For example, in 2011 the Maine shipyard delivered Hercules, a 98-foot, 6,300-hp escort and docking tug designed by Robert Allan Ltd. in Vancouver, British Columbia, for Suderman & Young. The tug serves LNG tankers calling at Lake Charles, La.

More recently, W&D completed construction of Mark Moran, an 86-foot, 5,100-hp z-drive designed by Jensen Maritime Consultants in Seattle.  Earlier this year, the tug began doing ship-assist work in Baltimore.

However, unlike other yards, most of the tugs W&D builds are designed in-house, by the company’s executive vice president, Bruce D. Washburn.

“We have no qualms building other people’s designs,” Washburn said. But he noted that more than three-quarters of the boats his company builds in its East Boothbay yard are W&D’s own proprietary designs.

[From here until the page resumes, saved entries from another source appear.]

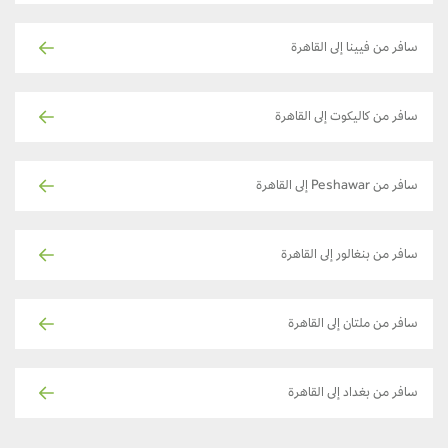
سافر من فيينا إلى القاهرة
سافر من كاليكوت إلى القاهرة
سافر من Peshawar إلى القاهرة
سافر من بنغالور إلى القاهرة
سافر من ملتان إلى القاهرة
سافر من بغداد إلى القاهرة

Seabulk Towing’s 93-foot Apollo.

The son of a naval architect, Washburn grew up in southern New England, surrounded by boats. His father worked for a company that designed and built deck gear for sailboats and workboats. So not surprisingly, when Washburn came of age, he headed off to the University of Michigan, where in 1974 he was awarded a degree in naval architecture. He has been designing vessels ever since.

Washburn is a down-to-earth kind of guy who talks respectfully of the work done by design firms like Robert Allan and Jensen whose names are admired around the world. At the same time, he is proud of the success that a small company like his has been able to achieve, in part because of its ability to offer design services in the contract to build a boat.

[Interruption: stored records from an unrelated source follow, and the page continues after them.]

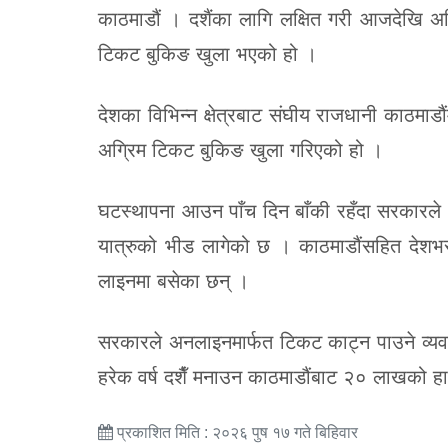
काठमाडौं । दशैंका लागि लक्षित गरी आजदेखि 
टिकट बुकिङ खुला भएको हो ।
देशका विभिन्न क्षेत्रबाट संघीय राजधानी काठमाड
अग्रिम टिकट बुकिङ खुला गरिएको हो ।
घटस्थापना आउन पाँच दिन बाँकी रहँदा सरकारले अ
यात्रुको भीड लागेको छ । काठमाडौंसहित देशभर
लाइनमा बसेका छन् ।
सरकारले अनलाइनमार्फत टिकट काट्न पाउने व्यवस्
हरेक वर्ष दशैँ मनाउन काठमाडौंबाट २० लाखको हार
प्रकाशित मिति : २०२६ पुष १७ गते बिहिवार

W&D did not start out building tugboats. The company began as a backyard venture to build a 70-foot commercial fishing boat on spec in 1977.

Washburn had recently graduated from the University of Michigan and was working at his first professional job in the estimating department of Bath Iron Works (BIW), a defense contractor that specializes in the construction of destroyers for the U.S. Navy (back then the yard had a more diverse portfolio). There Washburn met Bruce Doughty, a BIW piping system supervisor.

They both had an interest in fishing boats at a time when the United States was moving to exclude foreign fishing vessels from a 200-mile-wide zone along its coast. Along with a third partner, they rented the backyard and shop of a well driller in a nearby town and set to work. (The site was three miles from salt water.)

The keel is a key element of a W&D design. Putting the deepest part well aft improves lateral stability and assures good handling.

“The intent was to sell it (the spec boat) and split the profits, if there were any,” he said.

Initially both Washburn and Doughty kept their jobs at BIW and worked on the fishing boat nights and weekends. Washburn developed the design. Much of the steel was scrap bought cheaply from BIW (leftover pieces too small for the big yard to use in its ships). The welding equipment came from Doughty’s garage.

As it turned out, their success did not hinge on the sale of the spec boat. In response to a “for sale” ad for the spec boat, they were approached by a man by the name of Dick Goodwin from Rhode Island. He liked the work they had done on the spec boat but wanted a larger vessel. He had plans for an 86-foot dragger and contracted Washburn and Doughty to build two of them. According to Washburn, he made a name for himself in the fishing industry by developing the first successful offshore freezer trawler on the East Coast. Subsequently, Goodwin had the yard build two freezer trawlers for his company, Sea Freeze, which became the first successful East Coast offshore freezing operation.

So they were on their way. Their order book came to include lobster boats (an obvious choice given their location along Maine’s rocky mid-coast region), a dinner cruise boat and some ferries. The first tug, Alice Winslow, Hull No. 39, came in the early ’90s. Like almost all of W&D’s towing vessels, this was a docking tug.  

 

The next tug was Hull No. 64, Fort Bragg, built for Cape Fear Towing in North Carolina. Initially this was to be a conventional tug, but during the bidding stage a decision was made to equip the boat with z-drives.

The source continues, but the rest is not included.